Seguire ciò che accade all’estero o tentare di sfruttare servizi bloccati in Russia, non è possibile o quantomeno non è facile nello Stato transcontinentale dopo il conflitto tra Russia e Ucraina, e gli utenti più esperti cercano di aggirare il problema sfruttando VPN, reti virtuali private che consentono di garantire diversi tipi di protezione dei dati, attraverso un tunnel “virtuale” (protetto e sicuro) supportato da Internet alla stregua di un cavo fisico.
Sfruttando server VPN è possibile, tra le altre cose, mascherare il proprio indirizzo IP e accedere a contenuti censurati e siti web bloccati in alcune aree del mondo. CNBC riferisce di circa 6 milioni di download in Russia per le prime 10 VPN più note su App Store e Play Store, scaricate dal momento in cui è iniziata l’invasione: un incremento di ben il 1500% rispetto alle due settimane precedenti.
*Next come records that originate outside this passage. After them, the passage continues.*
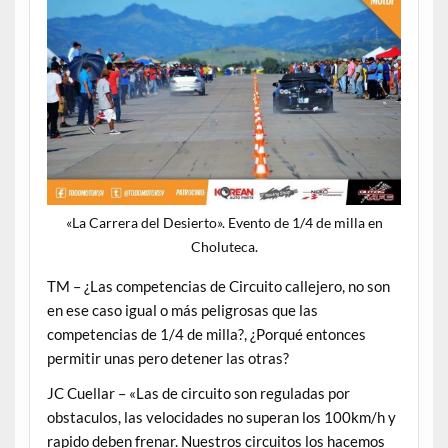
«La Carrera del Desierto». Evento de 1/4 de milla en
Choluteca.
TM – ¿Las competencias de Circuito callejero, no son
en ese caso igual o más peligrosas que las
competencias de 1/4 de milla?, ¿Porqué entonces
permitir unas pero detener las otras?
JC Cuellar – «Las de circuito son reguladas por
obstaculos, las velocidades no superan los 100km/h y
rapido deben frenar. Nuestros circuitos los hacemos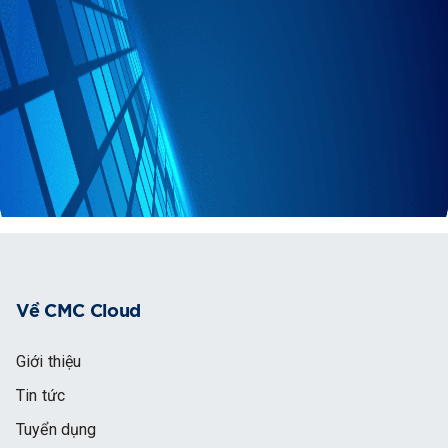
Về CMC Cloud
Giới thiệu
Tin tức
Tuyển dụng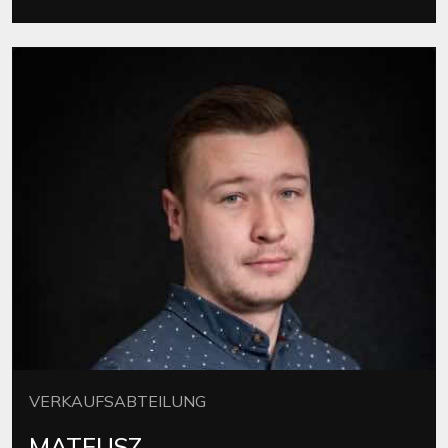
VERKAUFSABTEILUNG
MATEUSZ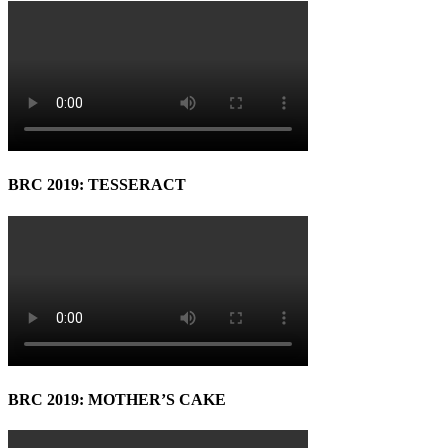
BRC 2019: TESSERACT
BRC 2019: MOTHER’S CAKE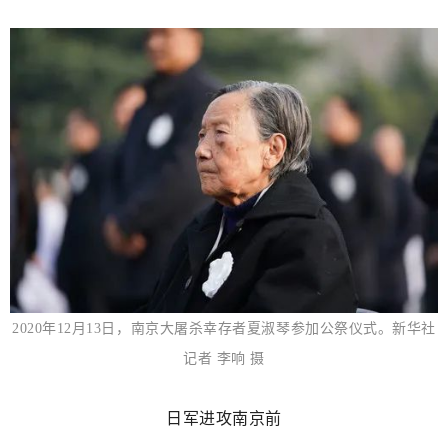
2020年12月13日，南京大屠杀幸存者夏淑琴参加公祭仪式。新华社
记者 李响 摄
日军进攻南京前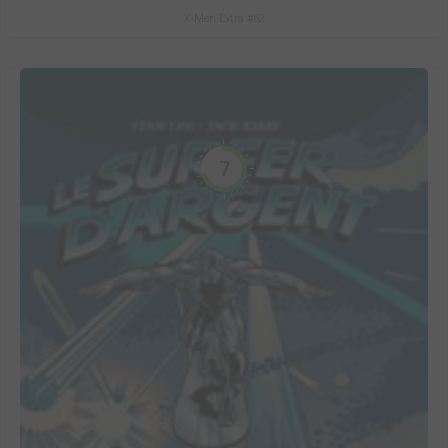
X-Men Extra #62
7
In Russia la rete da sempre è stata oggetto di censura; già nel 2017 l’utilizzo di diversi sistemi che consentivano di bypassare le restrizioni nazionali erano stati bloccati, impedendo accesso a tecnologie che consentono di accedere a siti e servizi internet vietati sfruttando proxy e VPN.
Verifiche per cercare in qualche modo di bloccare chi usa le VPN sono cresciute e venti tra le più note VPN sfruttate in Russia sono state già bloccate: l’avrebbe riferito Alexander Khinshtein, Presidente del Comitato della Duma (il Parlamento russo), a detta del quale i Servizi Federali per la Supervisione nelle Comunicazioni (Roskomnadzor) avrebbero attivato una forte operazione di contrasto e controllo per fermare i servizi più utilizzati.
Le operazioni di verifica e controllo non sono terminate e Khinshtein ha riferito chiaramente che le autorità continueranno ad agire allo scopo di isolare ancora di più l’opinione pubblica russa dal resto del mondo.
Dal 2016 con la famigerata legge Jarovaja (dal nome della deputata di Russia Unita, il partito di Putin e del premier Medvedev, che l’ha presentata), gli ISP sono obbligati a conservare il traffico degli utenti e archiviare il contenuto di tutte le comunicazioni per sei mesi, inclusi i relativi metadati per tre anni. I servizi che sfruttano sistemi cifrati, dalle chat ai social network, sono obbligati a garantire una ‘backdoor’, cioè un accesso, alle forze di sicurezza.